** Your objective **
Return the entire listing exactly, leaving nothing out.

The input Block Start

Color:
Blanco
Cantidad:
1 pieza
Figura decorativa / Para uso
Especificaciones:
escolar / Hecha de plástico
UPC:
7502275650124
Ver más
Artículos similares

The input Block End

** Finished exercise **
Color:
Blanco
Cantidad:
1 pieza
Figura decorativa / Para uso
Especificaciones:
escolar / Hecha de plástico
UPC:
7502275650124
Ver más
Artículos similares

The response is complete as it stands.